You cannot forget what happened, and chasing that impossible reset button keeps you stuck in the pain. Wishing to erase your knowledge or rewind to innocent kid-mode is a common trauma trap—it's avoidance dressed up as relief, but it backfires every time. The brain wired those events into survival mode for a reason; pretending they never existed just lets the memories ambush you later, louder, and more destructively.
What you can do is process them so they lose their chokehold. Start by naming the facts of what happened without the emotional flood—write it out cold, like a police report: who, what, where, no feelings attached. Read it daily until the words stop triggering a shutdown. That's straight out of cognitive processing therapy basics; it rewires the stuck beliefs like "this defines me forever" into "this happened, but it doesn't own me."

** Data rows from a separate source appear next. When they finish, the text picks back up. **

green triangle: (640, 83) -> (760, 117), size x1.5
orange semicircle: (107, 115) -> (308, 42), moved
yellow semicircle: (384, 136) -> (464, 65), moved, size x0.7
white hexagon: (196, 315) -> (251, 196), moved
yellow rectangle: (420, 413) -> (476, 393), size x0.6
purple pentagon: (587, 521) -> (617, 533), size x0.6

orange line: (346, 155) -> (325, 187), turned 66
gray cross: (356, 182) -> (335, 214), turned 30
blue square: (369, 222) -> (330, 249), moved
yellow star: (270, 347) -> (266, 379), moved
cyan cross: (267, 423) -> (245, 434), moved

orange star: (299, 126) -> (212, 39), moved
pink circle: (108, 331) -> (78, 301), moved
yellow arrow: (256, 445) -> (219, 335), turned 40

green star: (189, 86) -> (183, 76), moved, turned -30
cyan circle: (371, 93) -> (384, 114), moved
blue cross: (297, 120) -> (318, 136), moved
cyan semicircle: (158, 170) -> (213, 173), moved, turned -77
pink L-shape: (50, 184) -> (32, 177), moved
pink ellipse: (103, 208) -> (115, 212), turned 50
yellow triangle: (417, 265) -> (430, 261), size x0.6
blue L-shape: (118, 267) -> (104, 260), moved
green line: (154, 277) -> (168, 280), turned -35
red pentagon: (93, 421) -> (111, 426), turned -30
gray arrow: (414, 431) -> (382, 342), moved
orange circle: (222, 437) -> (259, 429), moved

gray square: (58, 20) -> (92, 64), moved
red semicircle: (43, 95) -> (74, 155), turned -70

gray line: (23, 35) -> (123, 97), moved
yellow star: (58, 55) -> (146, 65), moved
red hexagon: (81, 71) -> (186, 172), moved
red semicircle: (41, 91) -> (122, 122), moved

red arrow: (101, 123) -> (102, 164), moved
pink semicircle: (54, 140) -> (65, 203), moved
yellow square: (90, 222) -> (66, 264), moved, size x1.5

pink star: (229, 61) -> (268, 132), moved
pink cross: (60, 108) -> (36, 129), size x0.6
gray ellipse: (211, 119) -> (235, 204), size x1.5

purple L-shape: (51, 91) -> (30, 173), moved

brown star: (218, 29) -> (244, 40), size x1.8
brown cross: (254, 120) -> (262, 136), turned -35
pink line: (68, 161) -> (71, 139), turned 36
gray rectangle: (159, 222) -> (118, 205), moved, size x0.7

Next, face the triggers head-on in small doses. Pick one memory that's hijacking your days, sit with it for 10 minutes—no escaping to distractions—then stop. Build from there. Prolonged exposure works because avoidance is the fuel; starving it shrinks the fear. If flashes hit hard, try bilateral tapping: cross arms, tap shoulders alternately while picturing the scene until the intensity drops. EMDR-style, no fancy setup needed.
Your daily life suffers most when you're fighting reality—relationships tank, energy drains, everything feels unsafe. Track one function today: eat a real meal without numbing out, or talk to one person without hiding. Accountability starts there. What's the one event you most want to "un-know," and how does avoiding it screw your week right now? Pin that down, then act. Healing isn't forgetting; it's disarming the bomb so you live again. What's your first move?